» Instructions to follow:
An exact copy of every record is needed, with all pictures omitted.

++++++++++++++++++++

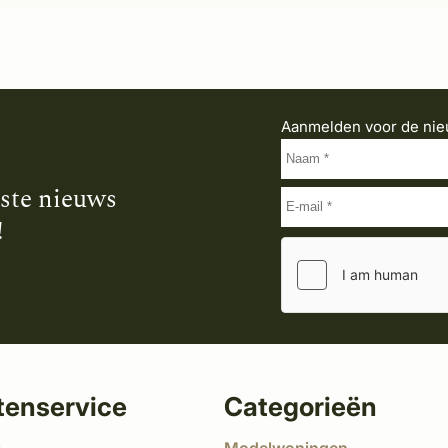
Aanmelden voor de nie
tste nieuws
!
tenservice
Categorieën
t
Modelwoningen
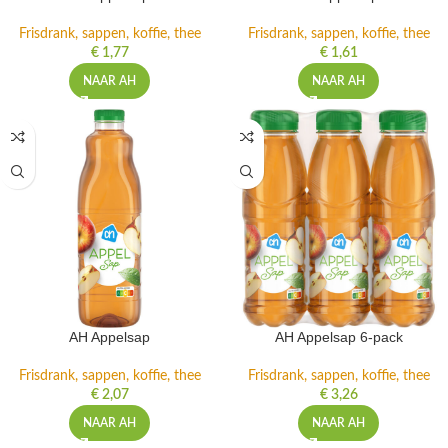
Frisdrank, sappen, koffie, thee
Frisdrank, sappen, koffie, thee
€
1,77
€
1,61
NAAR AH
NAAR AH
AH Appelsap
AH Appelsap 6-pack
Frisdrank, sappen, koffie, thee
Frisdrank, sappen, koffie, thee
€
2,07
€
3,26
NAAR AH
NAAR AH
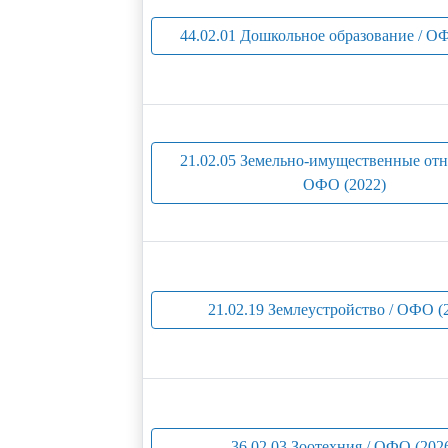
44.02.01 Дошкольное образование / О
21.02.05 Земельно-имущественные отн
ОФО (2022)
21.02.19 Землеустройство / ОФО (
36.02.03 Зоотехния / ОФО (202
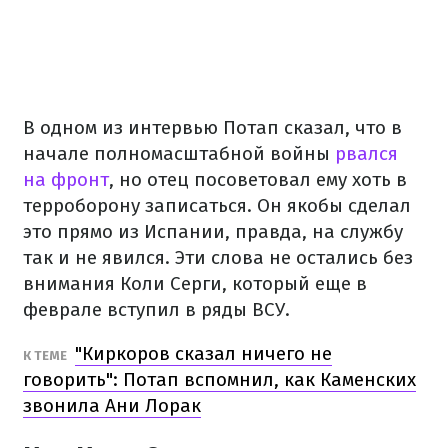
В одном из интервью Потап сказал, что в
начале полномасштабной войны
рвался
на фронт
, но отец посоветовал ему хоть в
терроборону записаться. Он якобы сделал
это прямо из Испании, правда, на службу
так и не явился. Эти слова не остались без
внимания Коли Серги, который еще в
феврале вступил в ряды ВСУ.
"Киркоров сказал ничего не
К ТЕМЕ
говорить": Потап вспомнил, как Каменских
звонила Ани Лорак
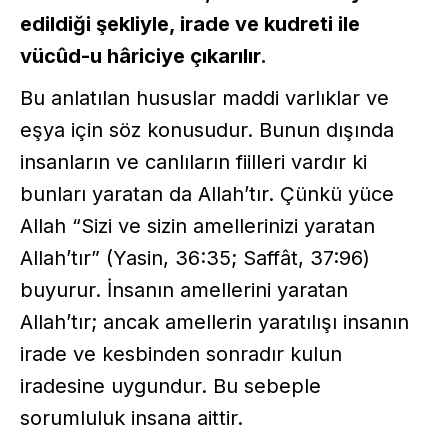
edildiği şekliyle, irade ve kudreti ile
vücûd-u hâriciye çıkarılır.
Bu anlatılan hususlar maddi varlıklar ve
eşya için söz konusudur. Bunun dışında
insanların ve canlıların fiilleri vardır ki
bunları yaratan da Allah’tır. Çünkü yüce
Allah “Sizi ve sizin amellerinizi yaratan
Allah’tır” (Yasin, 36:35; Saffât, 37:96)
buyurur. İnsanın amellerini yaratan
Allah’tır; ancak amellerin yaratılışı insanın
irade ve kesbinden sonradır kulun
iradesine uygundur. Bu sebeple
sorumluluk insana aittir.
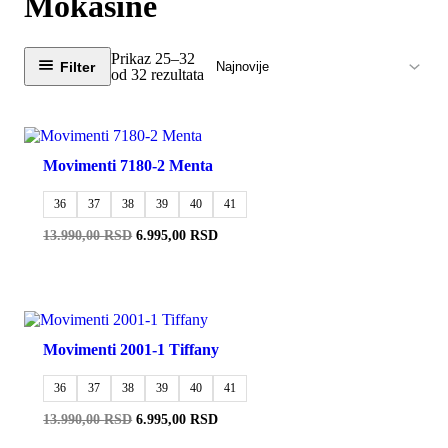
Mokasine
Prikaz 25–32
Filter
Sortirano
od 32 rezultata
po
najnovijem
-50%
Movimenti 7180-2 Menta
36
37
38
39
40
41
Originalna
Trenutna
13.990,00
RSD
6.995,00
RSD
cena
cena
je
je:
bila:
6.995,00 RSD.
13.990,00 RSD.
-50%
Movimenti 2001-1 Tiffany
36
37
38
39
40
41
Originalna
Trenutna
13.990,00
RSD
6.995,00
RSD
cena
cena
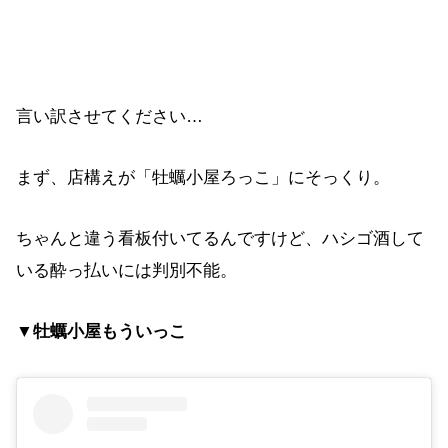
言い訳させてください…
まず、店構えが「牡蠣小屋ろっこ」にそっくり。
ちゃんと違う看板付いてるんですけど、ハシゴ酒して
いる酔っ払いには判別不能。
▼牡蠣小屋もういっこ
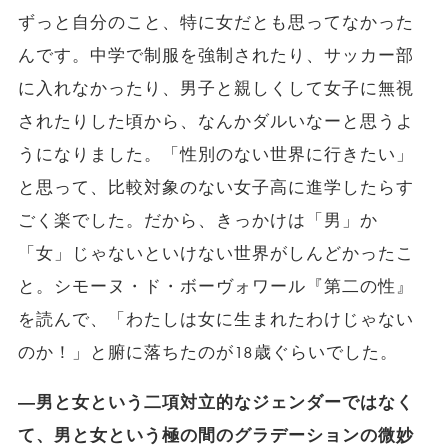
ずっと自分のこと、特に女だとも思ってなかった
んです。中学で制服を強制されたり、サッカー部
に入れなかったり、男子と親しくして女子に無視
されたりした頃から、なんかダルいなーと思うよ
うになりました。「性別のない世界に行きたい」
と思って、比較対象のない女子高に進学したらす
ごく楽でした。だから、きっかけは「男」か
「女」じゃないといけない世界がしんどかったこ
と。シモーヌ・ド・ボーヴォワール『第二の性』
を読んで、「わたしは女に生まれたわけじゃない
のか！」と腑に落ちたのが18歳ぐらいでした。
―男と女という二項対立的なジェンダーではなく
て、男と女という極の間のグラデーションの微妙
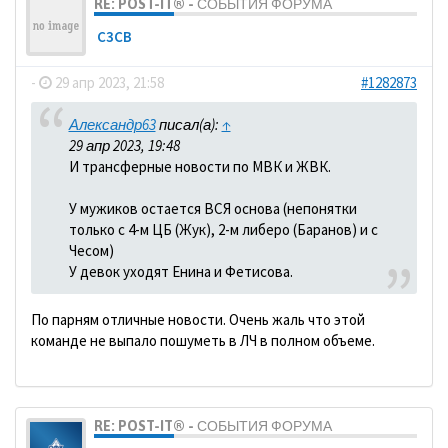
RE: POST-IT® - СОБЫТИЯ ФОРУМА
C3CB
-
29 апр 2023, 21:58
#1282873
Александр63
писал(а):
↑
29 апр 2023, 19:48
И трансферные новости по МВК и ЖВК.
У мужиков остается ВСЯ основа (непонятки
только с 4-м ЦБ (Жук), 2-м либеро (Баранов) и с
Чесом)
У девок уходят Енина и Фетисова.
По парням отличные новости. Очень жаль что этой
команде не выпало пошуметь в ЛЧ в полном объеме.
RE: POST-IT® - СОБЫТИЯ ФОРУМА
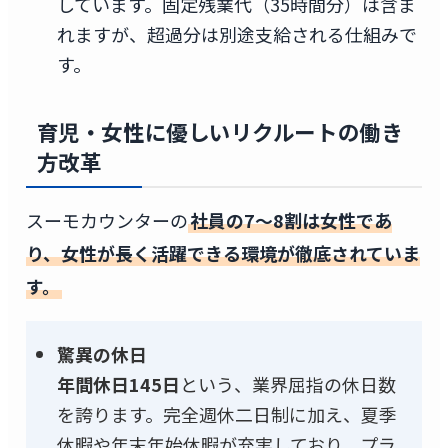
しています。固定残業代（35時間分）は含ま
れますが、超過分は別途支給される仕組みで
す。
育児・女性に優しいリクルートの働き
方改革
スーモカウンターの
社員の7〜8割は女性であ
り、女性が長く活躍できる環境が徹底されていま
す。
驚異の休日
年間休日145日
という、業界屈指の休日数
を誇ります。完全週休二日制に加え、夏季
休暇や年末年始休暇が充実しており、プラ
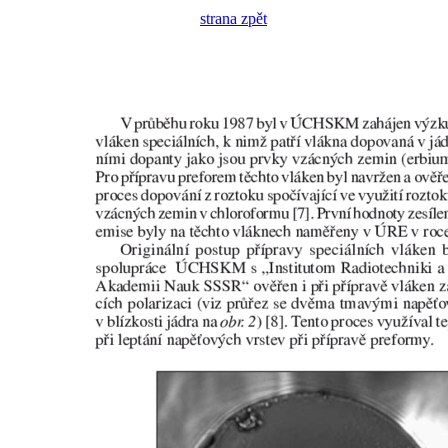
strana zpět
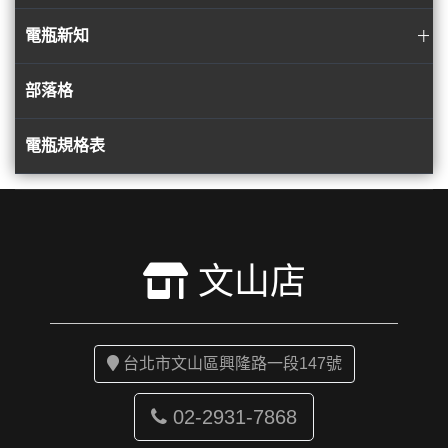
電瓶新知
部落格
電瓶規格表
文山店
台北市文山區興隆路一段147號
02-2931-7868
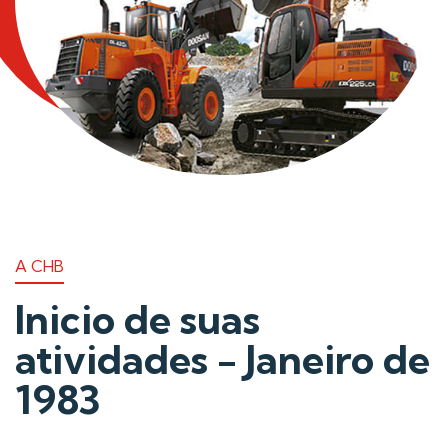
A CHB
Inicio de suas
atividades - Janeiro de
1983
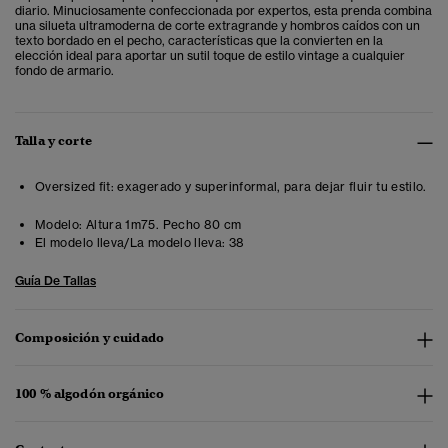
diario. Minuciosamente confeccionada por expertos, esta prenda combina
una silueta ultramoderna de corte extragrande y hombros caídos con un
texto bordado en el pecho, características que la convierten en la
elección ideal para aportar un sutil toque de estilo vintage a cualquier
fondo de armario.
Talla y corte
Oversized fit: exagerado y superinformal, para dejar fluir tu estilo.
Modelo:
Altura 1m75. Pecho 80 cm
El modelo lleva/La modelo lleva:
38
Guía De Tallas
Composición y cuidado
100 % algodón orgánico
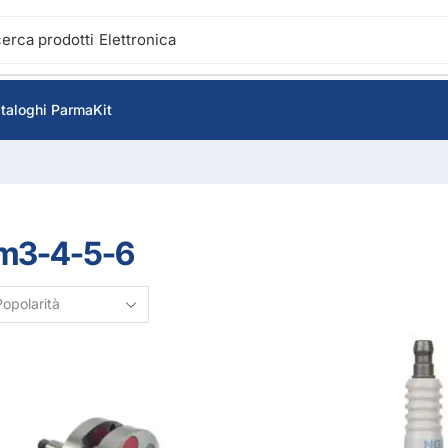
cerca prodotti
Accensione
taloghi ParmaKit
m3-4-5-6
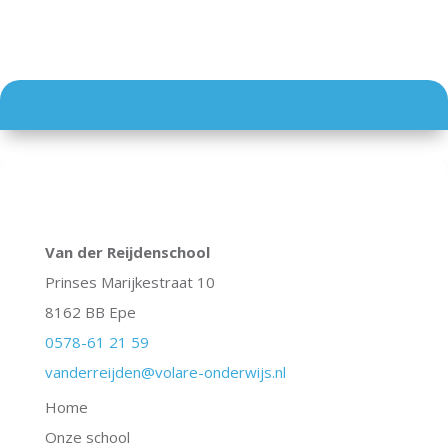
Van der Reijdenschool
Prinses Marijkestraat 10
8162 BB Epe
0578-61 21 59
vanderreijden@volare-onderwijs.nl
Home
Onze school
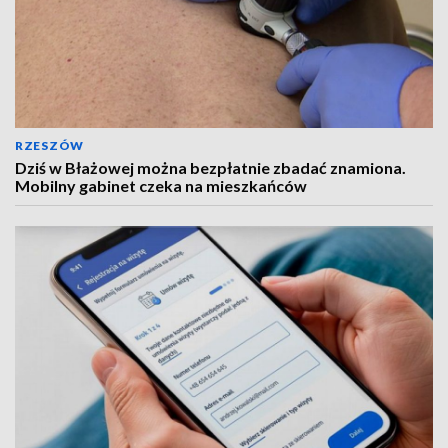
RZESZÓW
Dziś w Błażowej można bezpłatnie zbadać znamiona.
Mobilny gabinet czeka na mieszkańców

++++++++++++++++++++

» Response:
Aanmelden voor de nie
tste nieuws
!
tenservice
Categorieën
t
Modelwoningen
Frisdrank, sappen, koffie, thee
Frisdrank, sappen, koffie, thee
€
1,77
€
1,61
NAAR AH
NAAR AH
AH Appelsap
AH Appelsap 6-pack
Frisdrank, sappen, koffie, thee
Frisdrank, sappen, koffie, thee
€
2,07
€
3,26
NAAR AH
NAAR AH
44.02.01 Дошкольное образование / О
21.02.05 Земельно-имущественные отн
ОФО (2022)
21.02.19 Землеустройство / ОФО (
36.02.03 Зоотехния / ОФО (202
В одном из интервью Потап сказал, что в
начале полномасштабной войны
рвался
на фронт
, но отец посоветовал ему хоть в
терроборону записаться. Он якобы сделал
это прямо из Испании, правда, на службу
так и не явился. Эти слова не остались без
внимания Коли Серги, который еще в
феврале вступил в ряды ВСУ.
"Киркоров сказал ничего не
К ТЕМЕ
говорить": Потап вспомнил, как Каменских
звонила Ани Лорак
edildiği şekliyle, irade ve kudreti ile
vücûd-u hâriciye çıkarılır.
Bu anlatılan hususlar maddi varlıklar ve
eşya için söz konusudur. Bunun dışında
insanların ve canlıların fiilleri vardır ki
bunları yaratan da Allah’tır. Çünkü yüce
Allah “Sizi ve sizin amellerinizi yaratan
Allah’tır” (Yasin, 36:35; Saffât, 37:96)
buyurur. İnsanın amellerini yaratan
Allah’tır; ancak amellerin yaratılışı insanın
irade ve kesbinden sonradır kulun
iradesine uygundur. Bu sebeple
sorumluluk insana aittir.
Mokasine
Prikaz 25–32
Filter
Sortirano
od 32 rezultata
po
najnovijem
-50%
Movimenti 7180-2 Menta
36
37
38
39
40
41
Originalna
Trenutna
13.990,00
RSD
6.995,00
RSD
cena
cena
je
je:
bila:
6.995,00 RSD.
13.990,00 RSD.
-50%
Movimenti 2001-1 Tiffany
36
37
38
39
40
41
Originalna
Trenutna
13.990,00
RSD
6.995,00
RSD
cena
cena
言い訳させてください…
まず、店構えが「牡蠣小屋ろっこ」にそっくり。
ちゃんと違う看板付いてるんですけど、ハシゴ酒して
いる酔っ払いには判別不能。
▼牡蠣小屋もういっこ
ずっと自分のこと、特に女だとも思ってなかった
んです。中学で制服を強制されたり、サッカー部
に入れなかったり、男子と親しくして女子に無視
されたりした頃から、なんかダルいなーと思うよ
うになりました。「性別のない世界に行きたい」
と思って、比較対象のない女子高に進学したらす
ごく楽でした。だから、きっかけは「男」か
「女」じゃないといけない世界がしんどかったこ
と。シモーヌ・ド・ボーヴォワール『第二の性』
を読んで、「わたしは女に生まれたわけじゃない
のか！」と腑に落ちたのが18歳ぐらいでした。
―男と女という二項対立的なジェンダーではなく
て、男と女という極の間のグラデーションの微妙
RE: POST-IT® - СОБЫТИЯ ФОРУМА
C3CB
-
29 апр 2023, 21:58
#1282873
Александр63
писал(а):
↑
29 апр 2023, 19:48
И трансферные новости по МВК и ЖВК.
У мужиков остается ВСЯ основа (непонятки
только с 4-м ЦБ (Жук), 2-м либеро (Баранов) и с
Чесом)
У девок уходят Енина и Фетисова.
По парням отличные новости. Очень жаль что этой
команде не выпало пошуметь в ЛЧ в полном объеме.
RE: POST-IT® - СОБЫТИЯ ФОРУМА
しています。固定残業代（35時間分）は含ま
れますが、超過分は別途支給される仕組みで
す。
育児・女性に優しいリクルートの働き
方改革
スーモカウンターの
社員の7〜8割は女性であ
り、女性が長く活躍できる環境が徹底されていま
す。
驚異の休日
年間休日145日
という、業界屈指の休日数
を誇ります。完全週休二日制に加え、夏季
休暇や年末年始休暇が充実しており、プラ
strana zpět
電瓶新知
部落格
電瓶規格表
文山店
台北市文山區興隆路一段147號
02-2931-7868
A CHB
Inicio de suas
atividades - Janeiro de
1983
diario. Minuciosamente confeccionada por expertos, esta prenda combina
una silueta ultramoderna de corte extragrande y hombros caídos con un
texto bordado en el pecho, características que la convierten en la
elección ideal para aportar un sutil toque de estilo vintage a cualquier
fondo de armario.
Talla y corte
Oversized fit: exagerado y superinformal, para dejar fluir tu estilo.
Modelo:
Altura 1m75. Pecho 80 cm
El modelo lleva/La modelo lleva:
38
Guía De Tallas
Composición y cuidado
100 % algodón orgánico
cerca prodotti
Accensione
taloghi ParmaKit
m3-4-5-6
Van der Reijdenschool
Prinses Marijkestraat 10
8162 BB Epe
0578-61 21 59
vanderreijden@volare-onderwijs.nl
Home
Onze school
RZESZÓW
Dziś w Błażowej można bezpłatnie zbadać znamiona.
Mobilny gabinet czeka na mieszkańców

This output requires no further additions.